Cultivation can be carried out under aerobic conditions, preferably with a high content of CO ₂ (8%), such as mixing the culture fluid in the flasks, at a temperature in the range from 20 to 40 ° C, preferably in the range from 30 to 38 ° C. Usually, growing for 12 hours to 4 days leads to the accumulation of the target recombinant protein in the culture medium or in the cytoplasm of the cell.

After growth, solid residues, such as cells, can be removed from the culture fluid by centrifugation, and then the target protein can be isolated and purified by chromatography and / or concentration.

The features of the vector and the results of its practical application are shown in the following Figures.

Short Description of Shapes

The Figure 1 shows the scheme for obtaining plasmids p1.2 mono, p1.2 Hygro, p1.2 Neo, p1.2 Zeo. Designations: the dotted line indicates the PCR stages, the solid line indicates the restriction-ligation stages, the restriction endonucleases used for cloning are indicated under the names of plasmids.
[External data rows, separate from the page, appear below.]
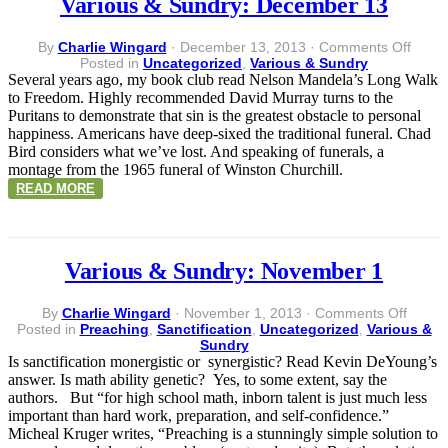
Various & Sundry: December 13
on
By
Charlie Wingard
·
December 13, 2013
·
Comments Off
Vario
Posted in
Uncategorized
,
Various & Sundry
&
Several years ago, my book club read Nelson Mandela’s Long Walk
Sundr
to Freedom. Highly recommended David Murray turns to the
Dece
Puritans to demonstrate that sin is the greatest obstacle to personal
13
happiness. Americans have deep-sixed the traditional funeral. Chad
Bird considers what we’ve lost. And speaking of funerals, a
montage from the 1965 funeral of Winston Churchill.
READ MORE
Various & Sundry: November 1
on
By
Charlie Wingard
·
November 1, 2013
·
Comments Off
Variou
Posted in
Preaching
,
Sanctification
,
Uncategorized
,
Various &
&
Sundry
Sundry
Is sanctification monergistic or synergistic? Read Kevin DeYoung’s
Novem
answer. Is math ability genetic? Yes, to some extent, say the
1
authors. But “for high school math, inborn talent is just much less
important than hard work, preparation, and self-confidence.”
Micheal Kruger writes, “Preaching is a stunningly simple solution to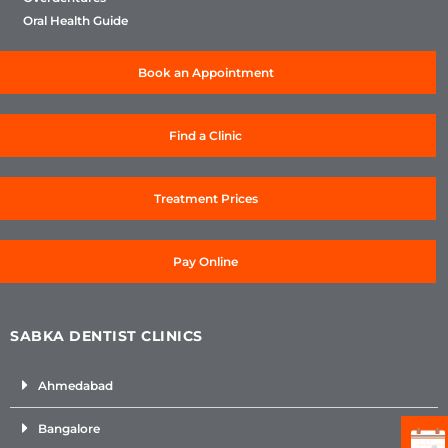
Oral Health Guide
Book an Appointment
Find a Clinic
Treatment Prices
Pay Online
SABKA DENTIST CLINICS
Ahmedabad
Bangalore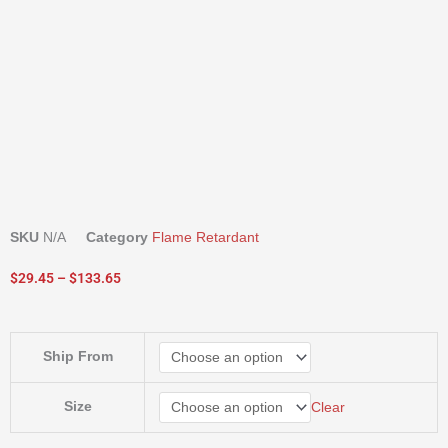
SKU
N/A
Category
Flame Retardant
Price
$
29.45
–
$
133.65
range:
$29.45
through
Evergreen
Ship From
$133.65
Commercial
Flame
Retardant
Size
Clear
quantity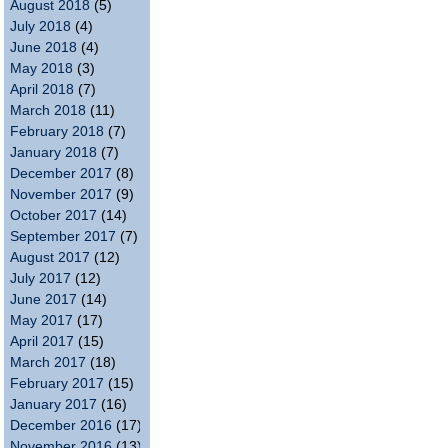
August 2018
(5)
July 2018
(4)
June 2018
(4)
May 2018
(3)
April 2018
(7)
March 2018
(11)
February 2018
(7)
January 2018
(7)
December 2017
(8)
November 2017
(9)
October 2017
(14)
September 2017
(7)
August 2017
(12)
July 2017
(12)
June 2017
(14)
May 2017
(17)
April 2017
(15)
March 2017
(18)
February 2017
(15)
January 2017
(16)
December 2016
(17)
November 2016
(13)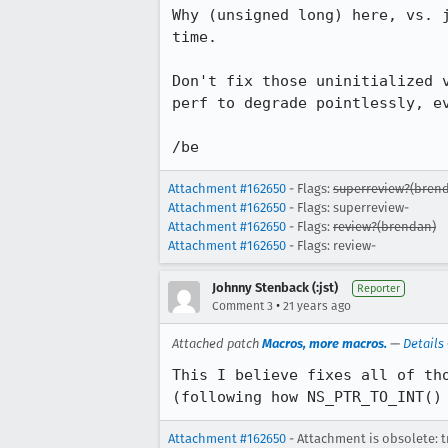
Why (unsigned long) here, vs. j
time.

Don't fix those uninitialized v
perf to degrade pointlessly, ev
/be
Attachment #162650
- Flags:
superreview?(bren
Attachment #162650
- Flags: superreview-
Attachment #162650
- Flags:
review?(brendan)
Attachment #162650
- Flags: review-
Johnny Stenback (:jst)
Reporter
•
Comment 3
21 years ago
Attached patch
Macros, more macros.
—
Details
This I believe fixes all of tho
(following how NS_PTR_TO_INT()
Attachment #162650
- Attachment is obsolete: t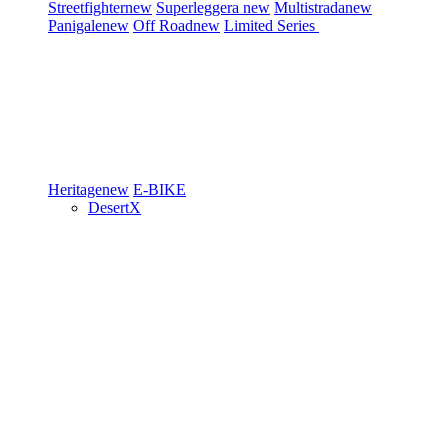
Streetfighter
new
Superleggera
new
Multistrada
new
Panigale
new
Off Road
new
Limited Series
Heritage
new
E-BIKE
DesertX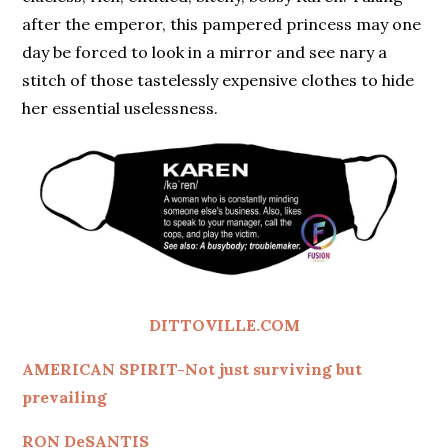
after the emperor, this pampered princess may one
day be forced to look in a mirror and see nary a
stitch of those tastelessly expensive clothes to hide
her essential uselessness.
DITTOVILLE.COM
AMERICAN SPIRIT-Not just surviving but
prevailing
RON DeSANTIS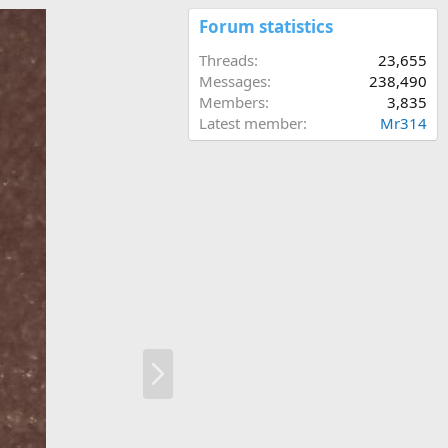
Forum statistics
Threads
23,655
Messages
238,490
Members
3,835
Latest member
Mr314
N
e
x
t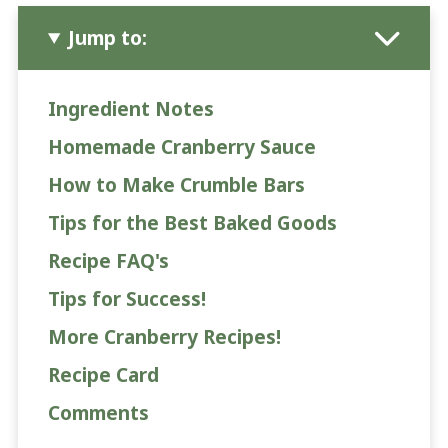
Jump to:
Ingredient Notes
Homemade Cranberry Sauce
How to Make Crumble Bars
Tips for the Best Baked Goods
Recipe FAQ's
Tips for Success!
More Cranberry Recipes!
Recipe Card
Comments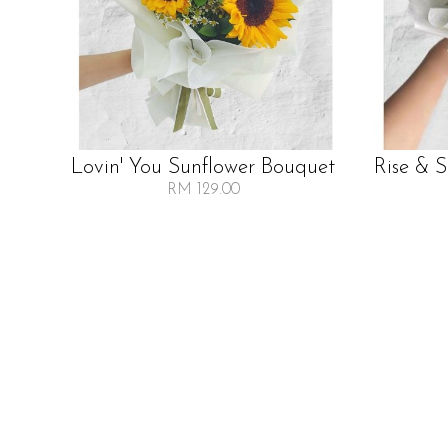
Lovin' You Sunflower Bouquet
Rise & 
RM 129.00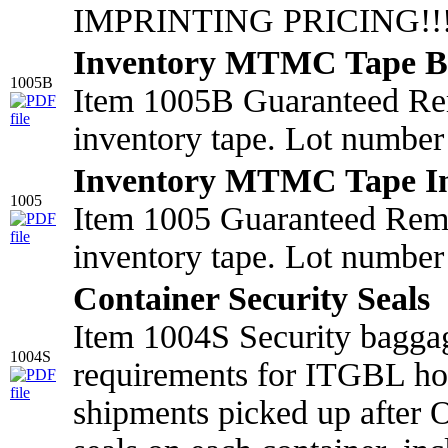
IMPRINTING PRICING!!!!
Inventory MTMC Tape B
1005B
Item 1005B Guaranteed Re
inventory tape. Lot number 
Inventory MTMC Tape I
1005
Item 1005 Guaranteed Rem
inventory tape. Lot number 
Container Security Seals
Item 1004S Security bagga
1004S
requirements for ITGBL ho
shipments picked up after 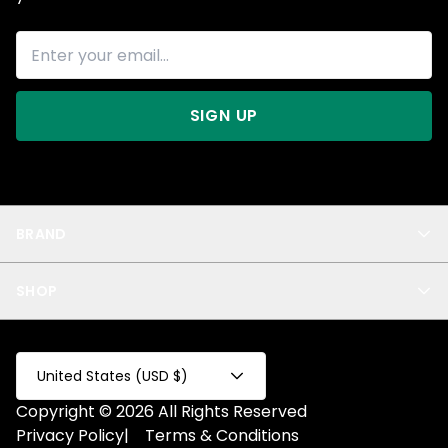
SIGN UP
BRAND
About Us
SHOP
Blog
Privacy
New Arrivals
Test Product
All
Test Collection
United States (USD $)
Privacy 2
Copyright © 2026 All Rights Reserved
Fake Product
Privacy Policy
|
Terms & Conditions
Fake Collection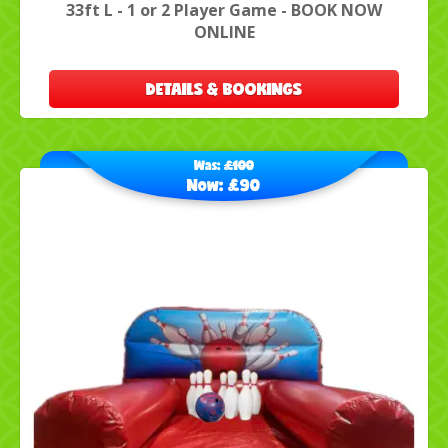
33ft L - 1 or 2 Player Game - BOOK NOW
ONLINE
DETAILS & BOOKINGS
Was:
£100
Now:
£90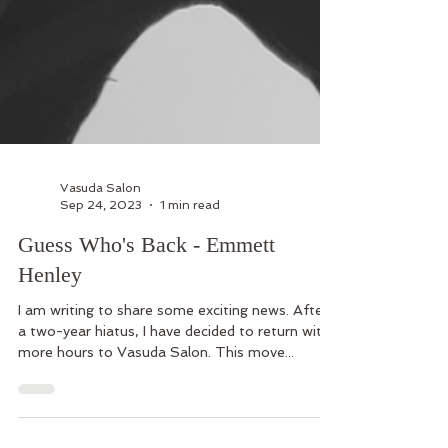
Vasuda Salon
Sep 24, 2023
1 min read
Guess Who's Back - Emmett
Henley
I am writing to share some exciting news. After
a two-year hiatus, I have decided to return with
more hours to Vasuda Salon. This move...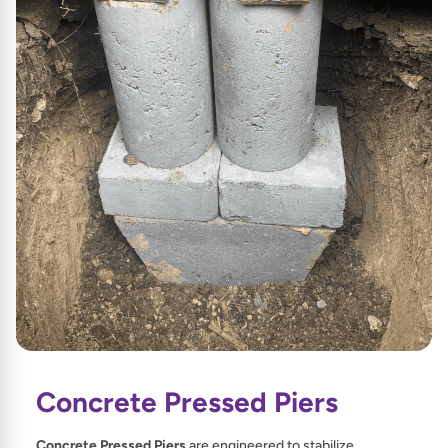
Concrete Pressed Piers
Concrete Pressed Piers
are engineered to stabilize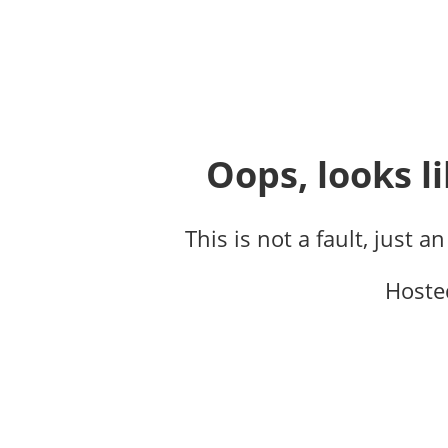
Oops, looks li
This is not a fault, just a
Hoste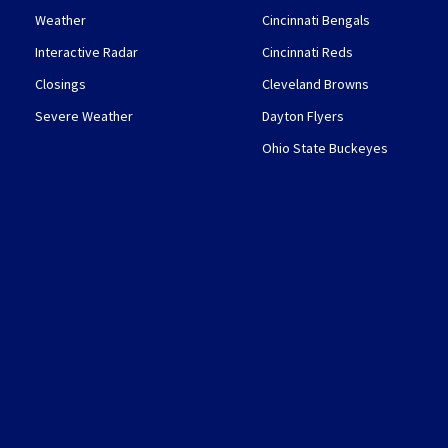
Weather
Cincinnati Bengals
Interactive Radar
Cincinnati Reds
Closings
Cleveland Browns
Severe Weather
Dayton Flyers
Ohio State Buckeyes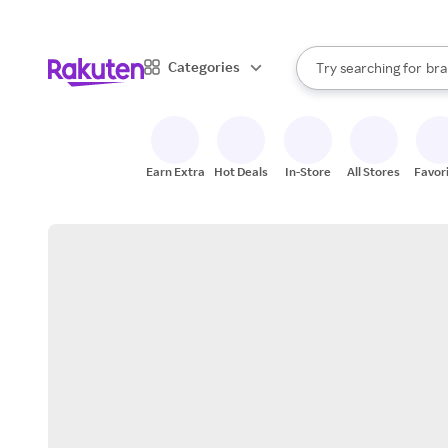
sto
When autocomplete result
Categories
Try searching for
bra
Search Rakuten
gro
sto
Earn Extra
Hot Deals
In-Store
All Stores
Favor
Figure 2 shows a map of the expression plasmid p1.2 mono (length 10727 base pairs). The following notation is used: pUC origin - region of the beginning of replication of the plasmid pUC; bla - open reading frame of beta-lactamase, which provides resistance to ampicillin; bla promoter - prokaryotic promoter of the bla gene; EBVTR - plot of the terminal repeat of the Epstein-Barr virus person (EBVTR); 5CHEF - functional promoter of the gene for the elongation factor 1 alpha of the Chinese hamster, flanked by 5 'NTO of this gene; 3CHEF is a functional terminator and polyadenylation signal of the gene for the elongation factor 1 alpha of the Chinese hamster, flanked by 3 'NTO of this gene. The arrows indicate the directions of gene transcription, the numbers of the first and last nucleotides of the fragments are indicated in parentheses. The recognition sites of restriction endonucleases are in italics, and the numbers of nucleotides at the cutting points are indicated in parentheses.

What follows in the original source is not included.